Collected data entries:
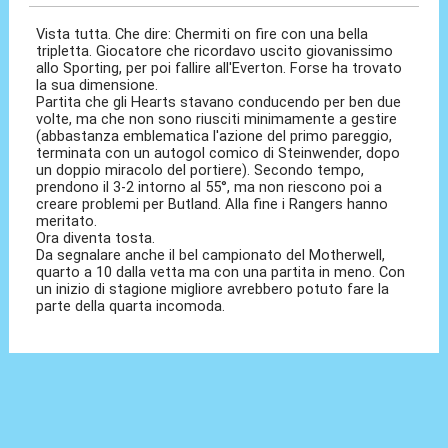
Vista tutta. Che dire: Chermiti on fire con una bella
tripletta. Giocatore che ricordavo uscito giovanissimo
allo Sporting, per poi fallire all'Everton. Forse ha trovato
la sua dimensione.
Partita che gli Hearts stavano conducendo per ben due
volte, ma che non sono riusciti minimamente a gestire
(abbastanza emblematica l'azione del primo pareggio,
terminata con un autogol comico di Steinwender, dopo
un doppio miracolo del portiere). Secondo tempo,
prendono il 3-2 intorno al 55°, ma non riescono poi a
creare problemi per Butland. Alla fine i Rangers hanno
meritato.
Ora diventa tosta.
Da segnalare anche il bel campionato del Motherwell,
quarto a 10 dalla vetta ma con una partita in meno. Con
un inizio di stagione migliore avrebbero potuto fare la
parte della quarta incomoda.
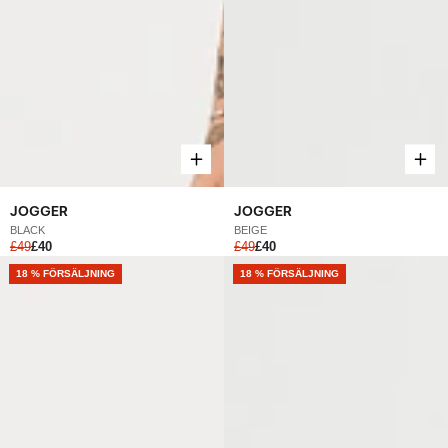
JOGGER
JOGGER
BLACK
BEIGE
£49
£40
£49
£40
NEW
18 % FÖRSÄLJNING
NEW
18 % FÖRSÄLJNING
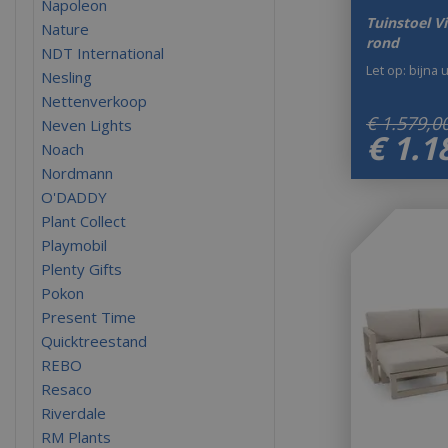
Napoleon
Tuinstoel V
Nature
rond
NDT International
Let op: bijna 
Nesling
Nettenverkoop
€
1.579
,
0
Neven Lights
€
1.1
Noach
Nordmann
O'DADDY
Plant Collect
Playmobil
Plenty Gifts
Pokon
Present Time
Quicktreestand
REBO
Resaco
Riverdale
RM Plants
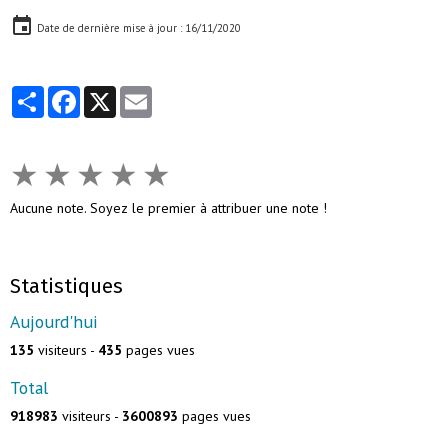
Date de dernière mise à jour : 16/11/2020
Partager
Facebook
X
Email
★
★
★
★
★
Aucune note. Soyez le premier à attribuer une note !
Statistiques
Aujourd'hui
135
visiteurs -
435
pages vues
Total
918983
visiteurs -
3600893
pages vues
==
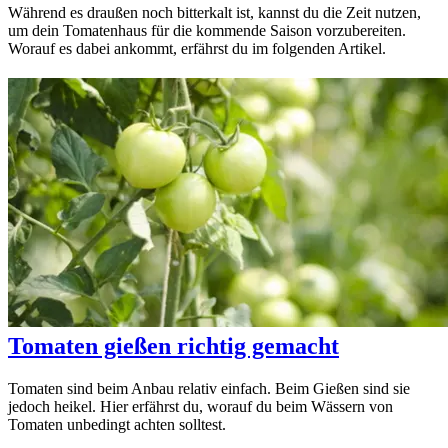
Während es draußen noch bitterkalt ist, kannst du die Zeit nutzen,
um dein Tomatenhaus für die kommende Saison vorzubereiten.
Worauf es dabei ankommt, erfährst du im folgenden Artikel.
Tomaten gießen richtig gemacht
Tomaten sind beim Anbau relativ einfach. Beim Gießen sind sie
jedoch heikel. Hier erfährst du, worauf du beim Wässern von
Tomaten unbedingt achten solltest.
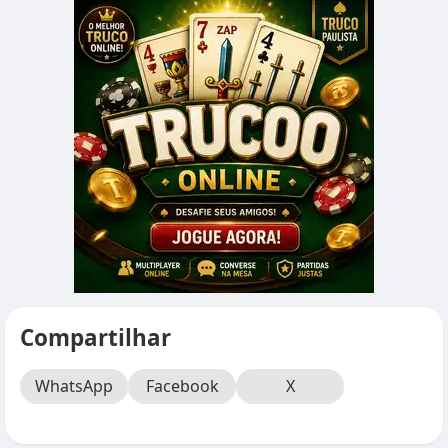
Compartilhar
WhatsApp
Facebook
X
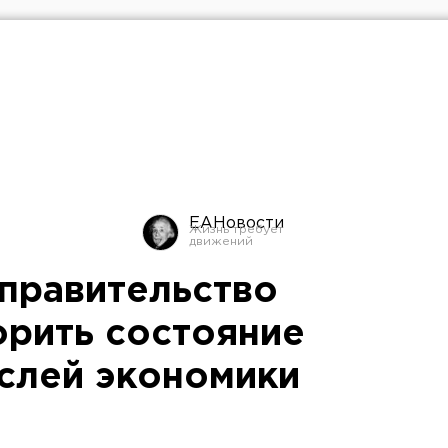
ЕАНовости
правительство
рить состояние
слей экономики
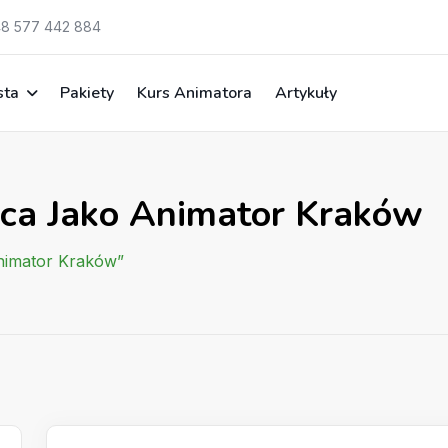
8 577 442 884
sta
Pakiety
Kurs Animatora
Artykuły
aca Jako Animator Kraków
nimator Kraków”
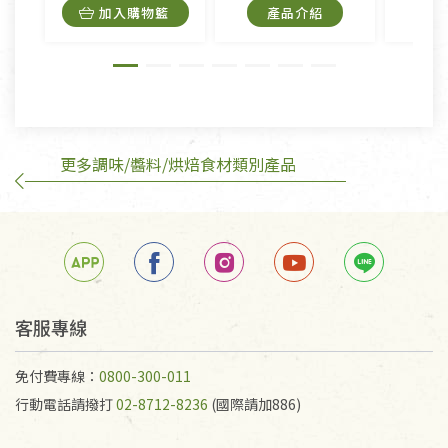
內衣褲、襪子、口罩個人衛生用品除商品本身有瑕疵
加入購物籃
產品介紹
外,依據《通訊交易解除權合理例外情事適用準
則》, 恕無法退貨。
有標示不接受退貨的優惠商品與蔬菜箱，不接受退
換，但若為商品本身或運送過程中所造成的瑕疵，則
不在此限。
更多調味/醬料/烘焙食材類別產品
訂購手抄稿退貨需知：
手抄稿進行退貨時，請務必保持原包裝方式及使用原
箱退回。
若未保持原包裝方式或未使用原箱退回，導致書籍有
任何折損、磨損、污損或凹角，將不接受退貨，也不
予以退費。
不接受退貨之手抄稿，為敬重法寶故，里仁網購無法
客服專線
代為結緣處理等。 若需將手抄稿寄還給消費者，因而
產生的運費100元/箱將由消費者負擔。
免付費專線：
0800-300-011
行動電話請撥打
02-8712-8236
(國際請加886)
---
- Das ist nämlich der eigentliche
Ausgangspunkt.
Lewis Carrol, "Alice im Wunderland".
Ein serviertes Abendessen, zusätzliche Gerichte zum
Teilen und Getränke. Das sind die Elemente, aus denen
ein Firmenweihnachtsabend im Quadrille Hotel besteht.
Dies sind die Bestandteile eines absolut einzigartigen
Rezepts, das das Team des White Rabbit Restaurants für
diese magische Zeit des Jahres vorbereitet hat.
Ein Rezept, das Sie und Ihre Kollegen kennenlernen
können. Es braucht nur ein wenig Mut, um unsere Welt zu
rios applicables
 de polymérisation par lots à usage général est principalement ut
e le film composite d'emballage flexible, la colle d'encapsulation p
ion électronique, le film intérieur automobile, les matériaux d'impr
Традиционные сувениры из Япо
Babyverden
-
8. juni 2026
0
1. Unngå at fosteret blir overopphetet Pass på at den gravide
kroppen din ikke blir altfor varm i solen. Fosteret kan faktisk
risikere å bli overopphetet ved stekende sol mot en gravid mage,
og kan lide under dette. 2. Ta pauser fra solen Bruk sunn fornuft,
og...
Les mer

* **AIM OF THE TASK**
For each line above that includes "overopphetet", make a copy.

* **EXERCISE ANSWER**
1. Unngå at fosteret blir overopphetet Pass på at den gravide
risikere å bli overopphetet ved stekende sol mot en gravid mage,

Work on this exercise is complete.